In 2008, our group compared stenting alone vs combination therapy of stenting and photodynamic therapy.37 Kaplan-Meier analysis demonstrated improved survival in the PDT group compared with the stent-alone group (16.2 vs 7.4 months, p<0.004). Mortality in the PDT group at 3, 6, and 12 months was 0%, 16%, and 56%, respectively. The corresponding mortality in the stent group was 28%, 52%, and 82%, respectively. The difference between the two groups was statistically significant at 3 and 6 months, but not at 12 months. Although it was not entirely clear whether the benefit was directly related to PDT or the number of endoscopic retrograde cholangiopancreatography (ERCP) sessions, this study helped to strengthen the findings published by Ortner et al. in 2003.33 Importantly, adverse effects in the PDT group were minor, largely related to self-limiting phototoxicity.
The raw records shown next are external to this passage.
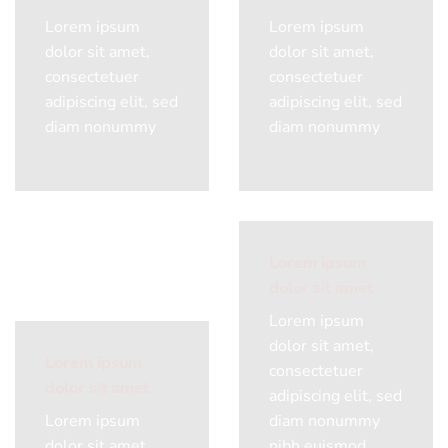
Lorem ipsum
Lorem ipsum
dolor sit amet,
dolor sit amet,
consectetuer
consectetuer
adipiscing elit, sed
adipiscing elit, sed
diam nonummy
diam nonummy
Lorem ipsum
dolor sit amet
Lorem ipsum
dolor sit amet,
Lorem ipsum
consectetuer
dolor sit amet
adipiscing elit, sed
Lorem ipsum
diam nonummy
dolor sit amet,
nibh euismod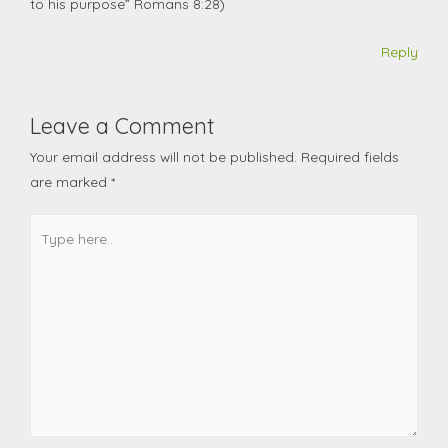
to his purpose” Romans 8:28)
Reply
Leave a Comment
Your email address will not be published.
Required fields
are marked
*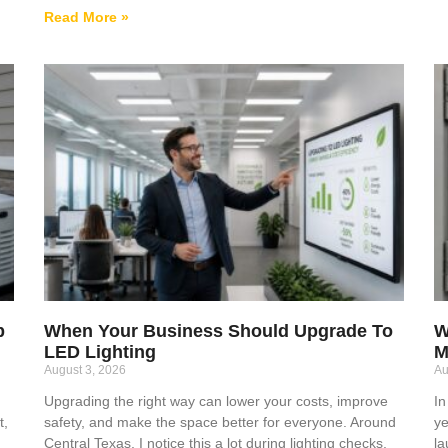
Read More »
p
When Your Business Should Upgrade To
W
LED Lighting
M
August 3, 2026
Au
Upgrading the right way can lower your costs, improve
In
t,
safety, and make the space better for everyone. Around
ye
Central Texas, I notice this a lot during lighting checks,
la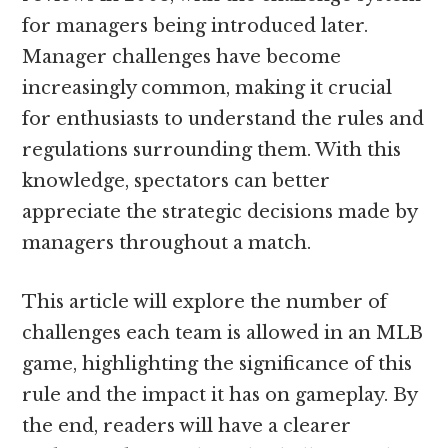
for managers being introduced later.
Manager challenges have become
increasingly common, making it crucial
for enthusiasts to understand the rules and
regulations surrounding them. With this
knowledge, spectators can better
appreciate the strategic decisions made by
managers throughout a match.
This article will explore the number of
challenges each team is allowed in an MLB
game, highlighting the significance of this
rule and the impact it has on gameplay. By
the end, readers will have a clearer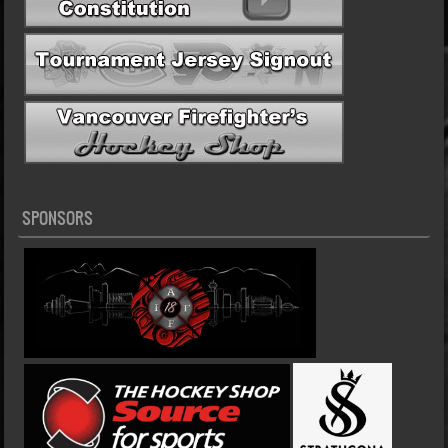
SPONSORS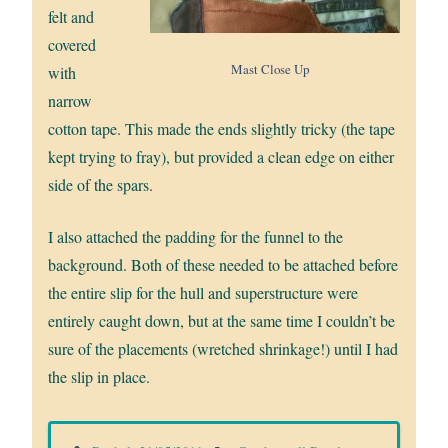
felt and
covered
Mast Close Up
with
narrow
cotton tape. This made the ends slightly tricky (the tape
kept trying to fray), but provided a clean edge on either
side of the spars.
I also attached the padding for the funnel to the
background. Both of these needed to be attached before
the entire slip for the hull and superstructure were
entirely caught down, but at the same time I couldn’t be
sure of the placements (wretched shrinkage!) until I had
the slip in place.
Successful PDT under cholangioscopic guidance has been previously reported by Ortner et al.33,41 Although past efforts at cholangioscopy were generally time consuming and technically demanding, the development of SOC has allowed the procedure to become more feasible. SOC is a platform initially designed to enhance diagnostic accuracy during ERCP by allowing guided biopsy.45,46
Recently, our group compared patients who underwent PDT alone with patients who underwent PDT using SOC.40 A total of forty-five patients (24 male, aged 67.3±10.6 years) were treated with PDT during a five-year period. Thirty-two patients were treated with PDT alone, and 13 patients were treated with PDT using SOC. The two groups did not differ significantly in regards to age, gender, serum bilirubin, or MELD score. No significant difference existed between the two groups regarding the number of ERCP sessions (p=0.71), the number of PDT sessions (p=0.36) or the PDT procedure time (p=0.76). The median fluoroscopy time was 21.1 minutes in the PDT only group and 11.1 minutes in the PDT using SOC group (p<0.0001). Median survival for the PDT only group was 200 days, and median survival for the PDT using SOC group was 386 days (p=0.45). There was no significant difference in total adverse affects between the groups (p=1.0). SOC permits targeted therapy during PDT and can be successfully performed without adverse events while simultaneously reducing exposure to radiation.
In the near future novel therapeutic approaches such as targeted molecular therapies may be used in conjunction with PDT to improve outcomes. Finally, alternative photosensitizers are needed that provided deeper tumoricidal tissue penetration, shorter duration of phototoxicity, and more rapid onset.47
In summary, the majority of patients with cholangiocarcinoma present with advanced, unresectable disease and treatment options are generally limited to palliation. Photodynamic therapy in conjunction with stenting has shown very promising outcomes; Further multicenter, randomized, prospective controlled trials are needed to confirm the benefit of PDT and stenting compared to stenting alone, to confirm the role of SOC in PDT, and to identify the optimal treatment regimen in these patients in order to improve survival and quality of life.